La nuova ricerca ha finalmente scoperto come questa complessa proteina si attiva e cosa accade nei processi interni all’organismo. Lo studio è stato condotto da Jiazhen Zhang nel laboratorio del professor Sir Philip Cohen presso l’Università di Dundee (Scozia), e i risultati sono stati pubblicati sulla rivista Biochemical Journal.

I ricercatori spiegano che la proteina NF-kB (nuclear factor kappa-light-chain-enhancer of activated B cells) è un complesso proteico che controlla la trascrizione del DNA. Questa proteina è stata trovata in quasi tutti i tipi di cellule animali e svolge un ruolo chiave nella regolazione della risposta immunitaria all’infezione. Tuttavia, un’errata regolazione di NF-kB è stata collegata a cancro, malattie infiammatorie e autoimmuni, shock settico, infezioni virali e uno sviluppo immunitario improprio.

«NF-kB è stata oggetto di una moltitudine di ricerca per molti anni, in quanto svolge un ruolo fondamentale nelle malattie infiammatorie e il cancro – spiega Sir Philip – E’ noto da tempo che la proteina è attivata da una chinasi chiamata IKKβ, ma vi sono opinioni divergenti circa l’autoattivazione della chinasi».

In questo studio, «Abbiamo confermato che è coinvolta un’altra chinasi, TAK1. Ma sorprendentemente non è sufficiente ad attivare IKKβ – sottolinea Sir Philip – Altri due eventi devono accadere in aggiunta, vale a dire la formazione di un insolito tipo di catena ubiquitina e il suo attaccamento alla IKKβ, e poi l’aggiunta al IKKβ di un secondo gruppo fosfato che straordinariamente realizzato da IKKβ stessa.

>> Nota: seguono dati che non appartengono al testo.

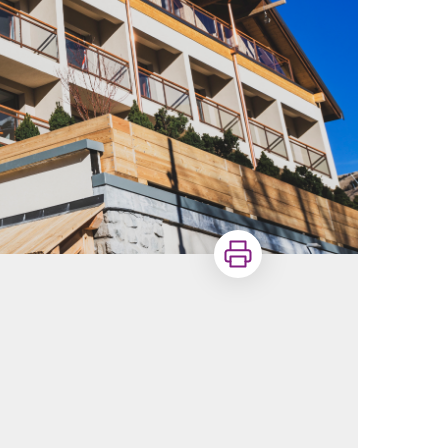
Imprimer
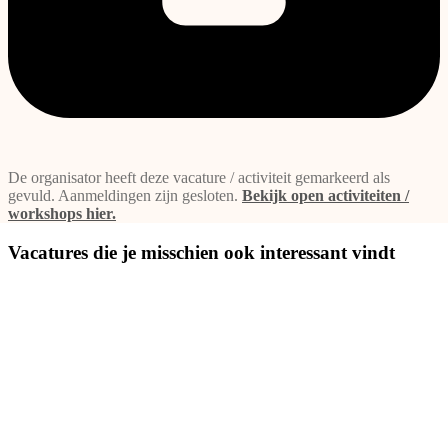
De organisator heeft deze vacature / activiteit gemarkeerd als
gevuld. Aanmeldingen zijn gesloten.
Bekijk open activiteiten /
workshops hier.
Vacatures die je misschien ook interessant vindt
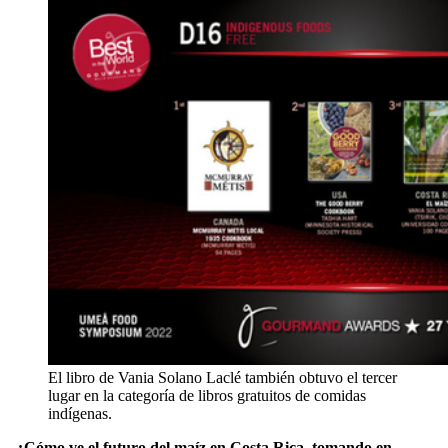
El libro de Vania Solano Laclé también obtuvo el tercer
lugar en la categoría de libros gratuitos de comidas
indígenas.
–¿Cómo ve el futuro del maíz en Costa Rica, tomando en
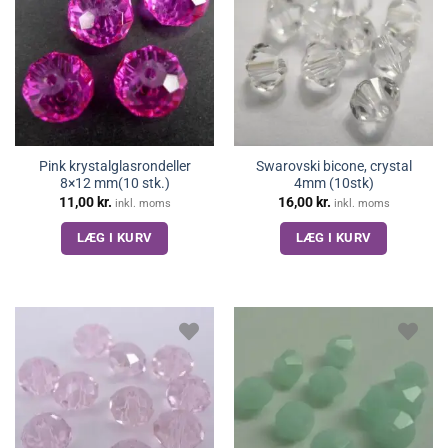
Pink krystalglasrondeller
Swarovski bicone, crystal
8×12 mm(10 stk.)
4mm (10stk)
11,00
kr.
16,00
kr.
inkl. moms
inkl. moms
LÆG I KURV
LÆG I KURV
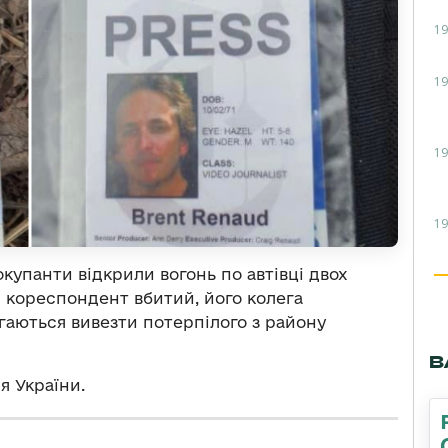
19
19
19
19
купанти відкрили вогонь по автівці двох
й кореспондент вбитий, його колега
гаються вивезти потерпілого з району
В
я України.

Solo allora IKKβ diventa abile ad attivare NF-kB».

La scoperta è davvero importante, perché la comprensione di tali meccanismi può fare la differenza nel trattamento di molte malattie difficili da curare.
«Si tratta di biochimica complessa – precisa Sir Philip – ma lavorando sui dettagli di come le proteine vengono attivate e disattivate, permette di individuare nuovi modi per sviluppare migliori farmaci per il trattamento delle malattie. Per esempio, l’enzima che produce le catene di ubiquitina necessarie per attivare IKKβ potrebbe ora essere preso di mira per sviluppare un farmaco per il trattamento delle malattie infiammatorie».